Another pioneer Afrofuturist, Fábio Kabral, was also repositioned within the new trend. His latest novel was the 2021 O Blogueiro Bruxo das Redes Sobrenaturais [The Witch Blogger of the Supernatural Webs], third in a series set in the Afrofuturist megalopolis Ketu 3. It came out through Malê Editora, a house specialized in Afro-Brazilian fiction that also brought in 2022 Sandra Menezes’s novella O Céu entre Mundos [The Sky Between Worlds], about an African colony on planet Wangari, settled by humankind after the wasting of planet Earth.

Raízes do Amanhã: 8 Contos Afrofuturistas[Tomorrow Roots: 8 Afrofuturist Tales] is an an­thology organized by Waldson Souza with stories by G.G. Diniz, Lavínia Rocha, Stefano Volp, Sérgio Motta, Kelly Nascimento, Petê Rissatti, Pétala & Isa Souza, and Waldson himself, author of the 2021 novella O Homem que não Transbordava [The Man Who Didn’t Overflow], an ebook through Plutão Livros.
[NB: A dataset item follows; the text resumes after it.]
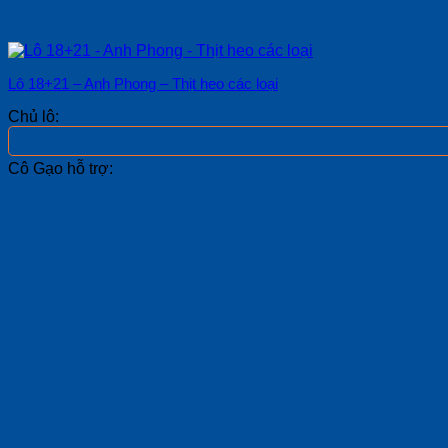
Lô 18+21 – Anh Phong – Thịt heo các loại
Chủ lô:
Cô Gạo hỗ trợ:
The anthology came out at the end of 2021 through Editora Gutenberg and through Plutão (the ebook edition).

Labeled as ‘‘sertãopunk’’ and the author’s first novel, G.G. Diniz’s A Diplomata [The Diplomat] was also out through Plutão in October 2023. Another interstellar adventure that denounces the environmental issues of a dystopian Earth of the future. Diniz is, with Alan de Sá and Alec Silva, one of the founders of the Sertãopunk Movement that claims SF for Northeastern Brazil, a region that was a target of prejudice from the far right during the latest elections, in which authoritarian president Jair Bolsonaro lost to center-left candidate (and a man born in the Northeast) Inácio Lula da Silva.

Amazofuturism and Nativo-Brazilian SF

Amazofuturism is a current or movement proposed in 2021 by author Rogério Pietro with his novel Amazofuturismo, launched by the small press Saifers-BR. This would be an SF that leads the Amazon Indigenous cultures to the genre’s futurist realms. Always with Saifers-BR, Pietro followed it up with novelette Amazônia Viva [Liv­ing Amazon], an ebook in 2021 as well, and in 2022 with Amazofuturismo 2: Primavera Ancestral [Ancestral Spring], with a preface by Cristino Wapichana, an award-winning author of Native-Brazilian books for children, in Brazil and abroad. Pietro is also the author of the more conventional SF Parasitas Eletrônicos [Electronic Parasites], in 2023.

O Karaíba: Uma História do Pré-Brasil, [The Karaiba: A Pre-Brazil History] by Daniel Mundu­ruku was out in 2018 by Cia Melhoramentos and can be read as prehistoric SF, a subgenre other Brazilians have written, such as Stella Carr, Ivanir Calado, and Urda Alice Klueger. Daniel Mun­duruku is the most well-known Native Brazilian author, and an activist for Indigenous rights. More properly SF, André Muniz Puri’s story collection Ximan Poteh: Contos dos Futuros Puris [Tales from Future Puris], is a 2019 self-published book by another Native Brazilian author – a space opera fix-up that tells the adventures of Chief Xipu, com­mander of spacecanoe Ximah Poteh, flagship of a Puri (a Native nation) fleet of the far future.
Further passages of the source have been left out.